Namun lima perusahaan perkebunan yang diundang tidak menghadiri rapat tersebut.
Menurut Gumarang, berbagai forum yang telah dilaksanakan belum menyentuh akar persoalan.
“Pemerintah menemui jalan buntu. Tidak bisa memberikan upaya mendamaikan kepada para pihak.
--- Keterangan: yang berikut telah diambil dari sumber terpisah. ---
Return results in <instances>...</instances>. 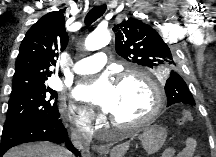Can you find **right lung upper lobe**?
I'll return each instance as SVG.
<instances>
[{
	"label": "right lung upper lobe",
	"mask_w": 216,
	"mask_h": 157,
	"mask_svg": "<svg viewBox=\"0 0 216 157\" xmlns=\"http://www.w3.org/2000/svg\"><path fill=\"white\" fill-rule=\"evenodd\" d=\"M67 43L62 10L50 12L36 22L20 45L11 94L45 86L52 74L49 67L56 65V58Z\"/></svg>",
	"instance_id": "obj_1"
}]
</instances>
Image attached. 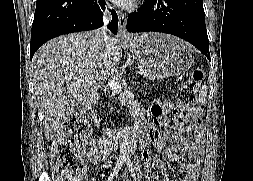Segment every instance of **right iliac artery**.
I'll list each match as a JSON object with an SVG mask.
<instances>
[{
	"instance_id": "obj_1",
	"label": "right iliac artery",
	"mask_w": 253,
	"mask_h": 181,
	"mask_svg": "<svg viewBox=\"0 0 253 181\" xmlns=\"http://www.w3.org/2000/svg\"><path fill=\"white\" fill-rule=\"evenodd\" d=\"M122 161H118L117 162V167L113 170V172L111 173V175L108 177L107 181H112L113 178L117 175L118 170L120 169V166H122Z\"/></svg>"
}]
</instances>
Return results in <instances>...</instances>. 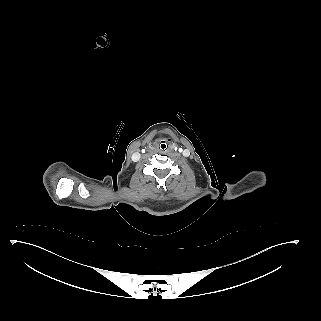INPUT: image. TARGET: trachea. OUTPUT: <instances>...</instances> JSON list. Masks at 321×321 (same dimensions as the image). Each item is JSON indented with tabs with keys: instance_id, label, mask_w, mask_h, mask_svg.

Langkah-langkah yang dilakukan tidak menemukan jalan keluar,” ujarnya.
Ia mencontohkan hasil mediasi yang digelar Dinas Perkebunan Kalimantan Tengah pada 11 Mei 2026. Dalam forum itu disepakati agar Bagian Hukum Pemerintah Kabupaten Kotawaringin Timur dan Pemerintah Provinsi Kalimantan Tengah mengkaji gugatan PT BAP untuk memberikan perlindungan hukum kepada tiga tokoh masyarakat yang digugat.
Namun hingga perkara bergulir di Pengadilan Negeri Sampit, perlindungan hukum tersebut belum tampak direalisasikan.
“Jangan sampai pemerintah merasa regulasi yang ada sudah cukup. Padahal masih banyak kekurangan, baik dalam pelaksanaan, pengawalan, maupun mitigasi,” kata Gumarang.